In the footsteps of Antonín Dvořák

In the Příbram region, where he found his second home, he composed over thirty works. Many of them are among the most important in his entire oeuvre. Take a walk in the footsteps of Antonín Dvořák in Příbram.

1. VILLA RUSALKA

Twenty-four-year-old Antonín Dvořák was playing the viola at the Provisional Theatre when he fell in love with the actress Josefina Čermáková. He even wrote his love for her in his love cycle Cypress. In vain, she rejected him. But he took a liking to her younger sister Anna, whom he met while giving piano lessons to both girls. And finally, in 1873, he married her. (Mozart and Haydn, for example, had a similar story.)
Josefina, meanwhile, met Count Václav Kounic, an educated, very patriotic man. Dvořák maintained a friendly relationship with both of them.
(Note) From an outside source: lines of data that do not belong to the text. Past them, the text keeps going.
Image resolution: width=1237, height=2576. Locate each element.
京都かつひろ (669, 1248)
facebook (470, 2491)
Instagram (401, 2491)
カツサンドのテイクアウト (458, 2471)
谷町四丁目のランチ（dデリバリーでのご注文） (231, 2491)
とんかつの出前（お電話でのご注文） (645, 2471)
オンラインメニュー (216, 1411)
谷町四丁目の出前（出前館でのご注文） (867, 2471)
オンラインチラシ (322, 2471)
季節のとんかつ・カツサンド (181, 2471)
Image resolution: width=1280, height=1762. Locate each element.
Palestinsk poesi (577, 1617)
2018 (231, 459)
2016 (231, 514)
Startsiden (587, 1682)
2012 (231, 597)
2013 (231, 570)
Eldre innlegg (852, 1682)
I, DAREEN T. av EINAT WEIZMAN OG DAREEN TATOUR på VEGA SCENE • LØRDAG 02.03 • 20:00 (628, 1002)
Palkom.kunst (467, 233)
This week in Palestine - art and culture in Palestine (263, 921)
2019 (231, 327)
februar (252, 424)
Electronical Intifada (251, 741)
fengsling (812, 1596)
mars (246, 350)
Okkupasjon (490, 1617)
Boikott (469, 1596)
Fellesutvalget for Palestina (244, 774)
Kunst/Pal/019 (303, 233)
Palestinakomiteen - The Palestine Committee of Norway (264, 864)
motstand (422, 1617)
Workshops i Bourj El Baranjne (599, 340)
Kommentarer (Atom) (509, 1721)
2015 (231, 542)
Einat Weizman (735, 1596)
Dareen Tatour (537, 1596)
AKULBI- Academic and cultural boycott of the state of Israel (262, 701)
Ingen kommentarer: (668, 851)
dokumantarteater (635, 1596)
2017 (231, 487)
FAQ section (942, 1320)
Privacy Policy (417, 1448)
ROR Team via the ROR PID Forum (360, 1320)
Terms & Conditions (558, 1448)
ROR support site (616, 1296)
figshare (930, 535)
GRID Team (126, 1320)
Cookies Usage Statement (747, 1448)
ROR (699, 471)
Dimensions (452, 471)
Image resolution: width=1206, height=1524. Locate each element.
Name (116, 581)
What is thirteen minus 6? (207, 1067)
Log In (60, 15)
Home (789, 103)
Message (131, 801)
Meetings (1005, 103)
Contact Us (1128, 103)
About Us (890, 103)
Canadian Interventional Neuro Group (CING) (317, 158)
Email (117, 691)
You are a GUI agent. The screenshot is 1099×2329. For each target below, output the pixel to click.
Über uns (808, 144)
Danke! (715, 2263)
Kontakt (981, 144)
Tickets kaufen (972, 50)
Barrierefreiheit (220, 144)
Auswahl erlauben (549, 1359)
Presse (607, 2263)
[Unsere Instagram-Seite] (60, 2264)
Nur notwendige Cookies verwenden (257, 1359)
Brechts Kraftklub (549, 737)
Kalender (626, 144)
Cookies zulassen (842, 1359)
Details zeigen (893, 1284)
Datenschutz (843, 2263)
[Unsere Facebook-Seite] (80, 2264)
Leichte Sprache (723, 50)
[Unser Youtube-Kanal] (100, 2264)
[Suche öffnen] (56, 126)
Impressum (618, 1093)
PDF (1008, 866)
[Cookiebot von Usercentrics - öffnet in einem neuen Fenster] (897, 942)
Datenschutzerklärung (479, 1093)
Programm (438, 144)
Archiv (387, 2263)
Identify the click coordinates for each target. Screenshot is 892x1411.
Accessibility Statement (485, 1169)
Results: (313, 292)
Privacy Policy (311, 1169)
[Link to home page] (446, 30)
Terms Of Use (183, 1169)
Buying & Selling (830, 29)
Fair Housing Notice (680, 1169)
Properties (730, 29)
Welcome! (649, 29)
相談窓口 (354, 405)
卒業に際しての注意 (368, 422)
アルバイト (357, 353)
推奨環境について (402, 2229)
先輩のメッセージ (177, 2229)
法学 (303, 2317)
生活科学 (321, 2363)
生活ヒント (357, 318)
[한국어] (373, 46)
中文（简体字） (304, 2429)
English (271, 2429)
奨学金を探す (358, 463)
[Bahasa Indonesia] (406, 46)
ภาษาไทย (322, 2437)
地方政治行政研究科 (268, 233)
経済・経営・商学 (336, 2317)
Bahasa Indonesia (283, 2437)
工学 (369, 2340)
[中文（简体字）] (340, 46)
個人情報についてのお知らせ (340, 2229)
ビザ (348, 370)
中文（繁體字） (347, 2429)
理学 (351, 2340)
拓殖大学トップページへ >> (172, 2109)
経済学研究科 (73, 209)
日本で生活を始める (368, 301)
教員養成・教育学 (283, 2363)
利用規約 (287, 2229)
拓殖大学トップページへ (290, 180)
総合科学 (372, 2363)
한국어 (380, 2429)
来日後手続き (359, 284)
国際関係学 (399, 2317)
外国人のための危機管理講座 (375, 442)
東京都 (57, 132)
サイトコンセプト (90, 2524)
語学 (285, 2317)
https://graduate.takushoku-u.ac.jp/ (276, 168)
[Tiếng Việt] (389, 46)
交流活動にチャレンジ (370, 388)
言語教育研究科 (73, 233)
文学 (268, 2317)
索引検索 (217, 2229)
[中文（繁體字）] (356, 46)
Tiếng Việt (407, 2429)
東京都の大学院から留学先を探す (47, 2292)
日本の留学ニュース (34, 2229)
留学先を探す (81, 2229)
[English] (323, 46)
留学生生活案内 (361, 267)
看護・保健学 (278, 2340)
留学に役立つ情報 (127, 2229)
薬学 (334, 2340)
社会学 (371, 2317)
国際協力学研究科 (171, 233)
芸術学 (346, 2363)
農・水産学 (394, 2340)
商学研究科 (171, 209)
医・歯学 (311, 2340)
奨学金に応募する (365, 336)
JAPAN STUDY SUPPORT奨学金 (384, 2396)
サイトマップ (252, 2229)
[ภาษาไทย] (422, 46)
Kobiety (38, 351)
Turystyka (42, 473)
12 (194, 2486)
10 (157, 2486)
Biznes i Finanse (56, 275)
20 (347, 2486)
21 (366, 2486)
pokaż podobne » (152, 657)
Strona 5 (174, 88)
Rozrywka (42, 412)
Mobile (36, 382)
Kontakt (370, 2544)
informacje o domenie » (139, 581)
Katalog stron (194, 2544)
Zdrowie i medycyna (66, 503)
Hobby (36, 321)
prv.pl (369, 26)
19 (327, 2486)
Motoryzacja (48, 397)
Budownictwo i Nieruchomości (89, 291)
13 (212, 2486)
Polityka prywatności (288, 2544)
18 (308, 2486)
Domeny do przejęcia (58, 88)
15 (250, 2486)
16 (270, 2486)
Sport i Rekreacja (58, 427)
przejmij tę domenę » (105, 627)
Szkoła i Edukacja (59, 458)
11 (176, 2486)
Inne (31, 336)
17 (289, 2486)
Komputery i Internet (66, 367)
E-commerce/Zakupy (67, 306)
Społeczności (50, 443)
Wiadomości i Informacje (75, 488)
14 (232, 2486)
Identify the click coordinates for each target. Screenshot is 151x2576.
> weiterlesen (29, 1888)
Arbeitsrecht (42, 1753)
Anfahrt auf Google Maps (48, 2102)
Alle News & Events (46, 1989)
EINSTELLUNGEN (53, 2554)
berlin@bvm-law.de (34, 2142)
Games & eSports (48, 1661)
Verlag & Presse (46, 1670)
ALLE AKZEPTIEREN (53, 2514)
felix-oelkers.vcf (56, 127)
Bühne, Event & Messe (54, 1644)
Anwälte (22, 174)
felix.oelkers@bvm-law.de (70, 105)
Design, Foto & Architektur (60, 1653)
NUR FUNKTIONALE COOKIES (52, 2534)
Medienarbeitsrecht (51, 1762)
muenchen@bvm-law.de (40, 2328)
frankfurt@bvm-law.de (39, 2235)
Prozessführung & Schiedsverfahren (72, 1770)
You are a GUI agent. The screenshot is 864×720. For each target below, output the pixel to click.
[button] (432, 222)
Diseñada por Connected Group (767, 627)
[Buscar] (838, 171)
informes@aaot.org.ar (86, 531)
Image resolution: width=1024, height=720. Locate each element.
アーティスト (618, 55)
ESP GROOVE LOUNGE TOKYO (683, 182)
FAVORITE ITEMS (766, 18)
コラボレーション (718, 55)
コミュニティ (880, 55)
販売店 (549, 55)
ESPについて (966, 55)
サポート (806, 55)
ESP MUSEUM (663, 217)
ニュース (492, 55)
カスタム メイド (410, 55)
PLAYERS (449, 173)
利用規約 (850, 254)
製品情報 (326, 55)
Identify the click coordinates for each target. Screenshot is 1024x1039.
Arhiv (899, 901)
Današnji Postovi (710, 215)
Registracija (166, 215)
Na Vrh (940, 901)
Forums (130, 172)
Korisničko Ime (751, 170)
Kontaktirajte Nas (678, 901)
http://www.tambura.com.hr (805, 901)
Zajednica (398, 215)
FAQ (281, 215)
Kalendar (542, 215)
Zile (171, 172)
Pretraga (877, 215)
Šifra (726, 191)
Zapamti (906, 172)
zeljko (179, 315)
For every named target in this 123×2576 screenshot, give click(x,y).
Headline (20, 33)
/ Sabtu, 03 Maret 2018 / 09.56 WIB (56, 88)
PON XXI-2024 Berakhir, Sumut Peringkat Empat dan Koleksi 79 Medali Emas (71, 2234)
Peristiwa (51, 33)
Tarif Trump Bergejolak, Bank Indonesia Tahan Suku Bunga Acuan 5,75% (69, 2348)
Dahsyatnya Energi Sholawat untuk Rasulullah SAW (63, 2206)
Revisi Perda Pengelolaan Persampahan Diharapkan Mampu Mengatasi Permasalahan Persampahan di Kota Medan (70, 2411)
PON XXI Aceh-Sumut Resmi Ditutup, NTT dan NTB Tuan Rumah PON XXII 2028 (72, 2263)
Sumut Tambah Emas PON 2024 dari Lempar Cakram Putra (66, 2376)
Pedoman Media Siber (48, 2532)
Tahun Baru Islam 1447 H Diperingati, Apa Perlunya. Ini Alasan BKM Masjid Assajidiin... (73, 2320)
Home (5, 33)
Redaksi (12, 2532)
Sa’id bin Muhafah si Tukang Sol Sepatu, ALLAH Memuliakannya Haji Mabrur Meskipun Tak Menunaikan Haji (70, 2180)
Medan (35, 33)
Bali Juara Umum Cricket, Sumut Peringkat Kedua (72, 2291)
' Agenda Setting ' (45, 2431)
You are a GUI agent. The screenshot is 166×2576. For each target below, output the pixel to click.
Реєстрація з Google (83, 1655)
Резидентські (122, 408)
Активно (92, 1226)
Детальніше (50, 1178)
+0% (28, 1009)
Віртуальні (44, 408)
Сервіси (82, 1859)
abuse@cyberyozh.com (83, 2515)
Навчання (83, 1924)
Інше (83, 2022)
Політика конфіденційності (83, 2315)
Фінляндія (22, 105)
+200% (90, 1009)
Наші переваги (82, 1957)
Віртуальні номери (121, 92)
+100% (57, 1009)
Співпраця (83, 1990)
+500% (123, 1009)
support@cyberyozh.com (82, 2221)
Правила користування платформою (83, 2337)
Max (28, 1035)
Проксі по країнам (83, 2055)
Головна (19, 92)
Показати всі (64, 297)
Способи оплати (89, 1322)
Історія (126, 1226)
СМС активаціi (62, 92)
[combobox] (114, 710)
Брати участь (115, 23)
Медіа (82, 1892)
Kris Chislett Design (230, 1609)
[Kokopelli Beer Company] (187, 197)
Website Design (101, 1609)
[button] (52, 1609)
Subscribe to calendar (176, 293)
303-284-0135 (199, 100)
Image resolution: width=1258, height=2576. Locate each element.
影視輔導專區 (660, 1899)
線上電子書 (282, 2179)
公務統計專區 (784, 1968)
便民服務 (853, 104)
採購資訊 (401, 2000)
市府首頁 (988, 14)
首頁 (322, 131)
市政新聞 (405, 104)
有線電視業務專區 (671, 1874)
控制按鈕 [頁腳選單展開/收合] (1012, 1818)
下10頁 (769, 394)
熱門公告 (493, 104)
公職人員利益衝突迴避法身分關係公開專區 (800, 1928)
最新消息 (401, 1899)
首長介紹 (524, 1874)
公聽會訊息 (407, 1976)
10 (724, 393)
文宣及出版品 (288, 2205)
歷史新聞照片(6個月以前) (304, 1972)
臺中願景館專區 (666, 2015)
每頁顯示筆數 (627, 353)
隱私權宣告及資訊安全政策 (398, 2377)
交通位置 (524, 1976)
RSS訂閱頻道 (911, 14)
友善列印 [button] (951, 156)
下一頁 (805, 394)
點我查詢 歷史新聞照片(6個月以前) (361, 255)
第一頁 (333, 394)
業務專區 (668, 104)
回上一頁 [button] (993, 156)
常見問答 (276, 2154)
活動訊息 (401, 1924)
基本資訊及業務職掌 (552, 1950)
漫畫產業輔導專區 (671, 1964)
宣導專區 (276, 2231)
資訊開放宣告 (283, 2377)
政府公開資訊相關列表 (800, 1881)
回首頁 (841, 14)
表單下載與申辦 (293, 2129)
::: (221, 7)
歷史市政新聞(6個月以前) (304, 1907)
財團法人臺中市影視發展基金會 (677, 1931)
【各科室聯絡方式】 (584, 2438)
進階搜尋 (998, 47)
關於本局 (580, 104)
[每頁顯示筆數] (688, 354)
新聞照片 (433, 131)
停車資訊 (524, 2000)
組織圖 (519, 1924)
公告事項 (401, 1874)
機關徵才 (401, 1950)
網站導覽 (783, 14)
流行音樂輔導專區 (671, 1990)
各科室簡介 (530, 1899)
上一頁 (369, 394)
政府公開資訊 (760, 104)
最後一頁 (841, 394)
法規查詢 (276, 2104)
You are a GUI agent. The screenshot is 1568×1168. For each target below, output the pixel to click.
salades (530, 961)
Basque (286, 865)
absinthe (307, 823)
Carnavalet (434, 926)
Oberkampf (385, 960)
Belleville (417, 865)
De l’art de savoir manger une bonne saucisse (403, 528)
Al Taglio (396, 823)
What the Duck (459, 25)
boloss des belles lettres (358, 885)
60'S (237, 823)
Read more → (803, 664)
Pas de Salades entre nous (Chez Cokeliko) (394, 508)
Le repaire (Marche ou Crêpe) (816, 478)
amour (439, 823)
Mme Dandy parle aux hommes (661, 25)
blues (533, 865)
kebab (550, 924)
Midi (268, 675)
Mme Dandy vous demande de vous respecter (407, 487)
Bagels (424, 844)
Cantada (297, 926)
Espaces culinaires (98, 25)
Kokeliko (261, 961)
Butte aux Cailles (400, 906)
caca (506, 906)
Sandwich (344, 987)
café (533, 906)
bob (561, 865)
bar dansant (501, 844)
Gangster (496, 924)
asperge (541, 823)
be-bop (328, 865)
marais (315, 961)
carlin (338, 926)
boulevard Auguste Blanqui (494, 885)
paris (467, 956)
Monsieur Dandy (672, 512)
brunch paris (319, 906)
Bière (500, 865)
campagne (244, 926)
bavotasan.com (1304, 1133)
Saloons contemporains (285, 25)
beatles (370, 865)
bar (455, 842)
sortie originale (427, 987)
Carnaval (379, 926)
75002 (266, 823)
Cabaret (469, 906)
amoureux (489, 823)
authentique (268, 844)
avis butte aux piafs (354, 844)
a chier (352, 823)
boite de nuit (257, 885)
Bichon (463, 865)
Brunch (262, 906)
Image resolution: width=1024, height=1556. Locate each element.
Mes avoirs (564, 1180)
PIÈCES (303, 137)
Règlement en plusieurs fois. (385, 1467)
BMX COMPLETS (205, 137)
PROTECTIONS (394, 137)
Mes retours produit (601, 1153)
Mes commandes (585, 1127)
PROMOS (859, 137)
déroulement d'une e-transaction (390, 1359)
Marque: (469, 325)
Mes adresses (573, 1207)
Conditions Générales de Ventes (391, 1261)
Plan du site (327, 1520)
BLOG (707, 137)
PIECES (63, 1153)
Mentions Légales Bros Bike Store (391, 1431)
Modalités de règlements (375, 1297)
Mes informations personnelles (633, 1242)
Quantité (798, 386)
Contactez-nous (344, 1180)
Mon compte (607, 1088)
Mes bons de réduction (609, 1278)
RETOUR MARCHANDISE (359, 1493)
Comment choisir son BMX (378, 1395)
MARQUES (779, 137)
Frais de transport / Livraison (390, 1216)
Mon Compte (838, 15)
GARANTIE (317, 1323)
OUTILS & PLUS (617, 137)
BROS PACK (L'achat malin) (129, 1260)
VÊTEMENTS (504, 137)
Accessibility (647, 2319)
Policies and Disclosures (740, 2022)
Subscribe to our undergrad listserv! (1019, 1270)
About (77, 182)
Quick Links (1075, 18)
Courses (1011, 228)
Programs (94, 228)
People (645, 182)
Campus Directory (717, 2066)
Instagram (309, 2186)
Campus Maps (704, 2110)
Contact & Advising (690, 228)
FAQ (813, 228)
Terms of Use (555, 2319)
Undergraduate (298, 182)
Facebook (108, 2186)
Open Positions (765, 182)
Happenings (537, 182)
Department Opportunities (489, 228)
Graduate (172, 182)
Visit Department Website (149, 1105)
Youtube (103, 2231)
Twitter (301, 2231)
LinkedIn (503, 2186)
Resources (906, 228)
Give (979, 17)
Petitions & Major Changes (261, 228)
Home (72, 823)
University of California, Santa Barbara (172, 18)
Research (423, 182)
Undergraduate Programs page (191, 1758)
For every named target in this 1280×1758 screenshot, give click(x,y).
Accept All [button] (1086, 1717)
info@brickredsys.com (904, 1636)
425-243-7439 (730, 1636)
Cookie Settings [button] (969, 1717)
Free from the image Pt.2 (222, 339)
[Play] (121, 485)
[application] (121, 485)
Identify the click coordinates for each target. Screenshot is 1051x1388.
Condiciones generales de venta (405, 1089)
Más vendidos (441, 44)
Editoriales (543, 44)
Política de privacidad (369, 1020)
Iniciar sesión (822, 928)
Václav Kounic, Antonín Dvořák's brother-in-law and later a member of the Provincial Assembly and the Reich Council, had owned the Vysocka estate since 1873. He had part of the forest on the outskirts of the village converted into an English park, in the centre of which he built a small Neo-Renaissance chateau designed by the architect Čeňek Gregor. Kounic then gave the building as a wedding gift to his wife Josefina, who lived there most of her life.
Thanks to Kounic, Vysoká became an important cultural centre, with guests such as Alois Jirásek, Jan Neruda, Ladislav Stroupežnický, Jaroslav Vrchlický, Julius Zeyer, Leoš Janáček and Josef Suk. The poet Josef Václav Sládek also lived and worked in the garden house on the edge of the park in 1897 and 1898.

When Dvořák returned from England in 1884, he bought a plot of land in Vysoká with a sheepfold and a shepherd's hut from his brother-in-law, which he converted into a summer residence. On the ground floor there was a dining room, on the first floor a study with a desk and a piano. From the window of the study one could see the Treblinka region and further south to the Bohemian Forest and the Sumava peaks. The composer turned the extensive grounds around the house into a garden, which, as he wrote to the music publisher Fritz Simrock, "he cultivated very nicely and loved like divine art".

2. THE CHURCH OF THE ASSUMPTION OF THE VIRGIN MARY IN TREBEK

Except for the year 1893, when he stayed in Spillville in America, Dvořák spent every summer at Vysoká until the end of his life. He and his wife Anna stayed here from early spring, returning home only at the end of September. His days had a regular order. He would get up early in the morning so that he could go for a walk in the woods or to mass in the nearby Třebsko. In the morning he would compose, and after lunch he would return to the countryside. On that occasion, he would also occasionally stop by the Kounics' chateau. In the evenings he would visit the U Fenclů pub, where he played cards with the local miners. But he was already going to bed by nine o'clock.
At Vysoká he composed, started or finished several dozen works. For example, the second series of Slavonic Dances, the overtures In Nature and Carnival, Symphonies Nos. 7 and 8, the poems The Waterman, The Iceflower, The Golden Wheelbarrow and Holoubek, and the operas The Devil and Caca, Jacobin, Rusalka and Dimitri were written here.
He liked the Trebic Church of the Assumption of Mary so much that he bought a new organ for it.

3. HOLY MOUNTAIN

Dvořák was fascinated by trains. Perhaps because he was born next to a railway station and watched the construction of the first railway link between Prague and Dresden, perhaps because the complexity of the technical machinery reminded him of the elaborate construction of a symphony. He would go to the station to talk to the train drivers, study the timetables and his favourite morning ritual in Prague was a walk to the tunnel by the main station from where he watched the Viennese express trains. I would give all my symphonies to invent the locomotive, he once said.
The Dvořák family used to travel to Vysoká from Prague by train. Sometimes to Příbram, sometimes to Tochovice, where Count Kounic's carriage came to pick them up. The composer met with the citizens and friends of Pribram at the popular inn U Modrého hroznu. He also met Bohumil Fidler, the founder and conductor of the Příbram Philharmonic Orchestra. He also took creative inspiration from the Příbram sanctuary, and his composition No. 13 from the cycle Poetic Pieces is entitled "On the Holy Mountain".

4. A. DVOŘÁK THEATRE

The A. Dvořák Theatre in Příbram, for example, inscribed Dvořák's personality in its name. The Antonín Dvořák Příbram Music Festival has long taken care of the composer's legacy.